2. Will my UK income come into play in any way? I'm fairly certain that since I surrendered my green card and whatnot, I only have to worry about what I earned in the US during the tax year but I feel like I should be certain and I find a lot of the information online to be confusing.

3. When I filed my taxes for 2013, I held UK citizenship. I have renounced that and now hold only Irish citizenship. Will this be an issue in any way?

Thanks to anyone who can help, I'd really appreciate it


----------



## Bevdeforges (Nov 16, 2007)

OK, that's one of the more interesting ones we've had through here in a while....

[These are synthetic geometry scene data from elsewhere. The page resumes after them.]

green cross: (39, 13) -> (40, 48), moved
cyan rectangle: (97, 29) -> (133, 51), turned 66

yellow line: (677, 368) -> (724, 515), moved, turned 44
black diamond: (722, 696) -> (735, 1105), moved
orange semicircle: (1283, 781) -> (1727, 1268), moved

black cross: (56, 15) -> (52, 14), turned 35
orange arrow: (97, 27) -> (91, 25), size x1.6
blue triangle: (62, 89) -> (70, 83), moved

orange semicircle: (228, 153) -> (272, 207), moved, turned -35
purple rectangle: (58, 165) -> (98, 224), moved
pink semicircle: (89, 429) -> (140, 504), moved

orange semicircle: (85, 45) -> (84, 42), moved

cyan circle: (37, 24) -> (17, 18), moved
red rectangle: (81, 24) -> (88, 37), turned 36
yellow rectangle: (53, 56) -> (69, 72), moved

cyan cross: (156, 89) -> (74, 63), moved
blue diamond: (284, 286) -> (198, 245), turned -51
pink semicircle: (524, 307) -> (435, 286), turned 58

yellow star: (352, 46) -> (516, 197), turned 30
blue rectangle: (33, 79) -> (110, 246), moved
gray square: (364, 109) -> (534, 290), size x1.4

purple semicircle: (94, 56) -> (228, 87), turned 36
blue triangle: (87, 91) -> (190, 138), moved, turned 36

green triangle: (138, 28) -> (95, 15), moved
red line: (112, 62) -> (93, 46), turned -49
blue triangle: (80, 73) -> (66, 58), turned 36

1. You can file jointly with your husband - but basically you're going to be filing HIS return, with you electing to be treated as a resident so that you can file jointly. (Technically speaking, you're a dual status alien for 2014, but this explains the situation in more detail: Nonresident Spouse Treated as a Resident )

2. If you are filing jointly with your US citizen spouse, then you must declare all of your worldwide income, just like you were still in the US. If you want to file based on only your US income, then you each will have to file as "married, filing separately". Taxation of Dual-Status Aliens (And if you are both filing separately, then both of you should indicate the other's name and SSN as "spouse" because they will have to match up your returns.) Frankly, it would be much simpler to file jointly for 2014 and then decide how your husband wants to handle his filing next year.

3. I think you have to indicate your "other" nationalities only on the form 2555 if you're excluding your foreign earned income. Frankly, it's highly unlikely they'll even notice the change from last year. But to answer your question, no it has no effect on your IRS filing.
Cheers,
Bev


----------



## Lisa Edgar (Jan 16, 2013)

Thanks so much, Bev. My husband and I very much appreciate all the help.


----------



## BBCWatcher (Dec 28, 2012)

Just to elaborate slightly, my understanding is that in your "dual status alien" tax year you have the option to file a joint return with your U.S. citizen-spouse. That's probably a good thing to do in your situation.

There's a different provision called a "Section 6013(g) election," with (apparently) different rules. A Section 6013(g) election allows _any_ non-resident alien spouse married to a U.S. citizen (or U.S. resident) to participate in a joint tax filing. The NRA doesn't have to be dual status. There's a key difference, though: once the couple stops filing joint tax returns -- once they revoke the Section 6013(g) election -- they cannot go back to joint returns unless the NRA becomes a U.S. person (U.S. citizen or U.S. resident).

There's a line in that Web site Bev pointed to suggesting that you can flip back and forth between joint and separate filings. I'd just check that bit carefully, just to make sure the Section 6013(g) election restriction doesn't apply. I certainly see no problem continuing to file a joint tax return in tax year 2015 and in future tax years, with no separate tax returns, if that's what you want to do. But I'm not sure that line is quite accurate if you switch to separate and then want to switch _back_ to joint.


----------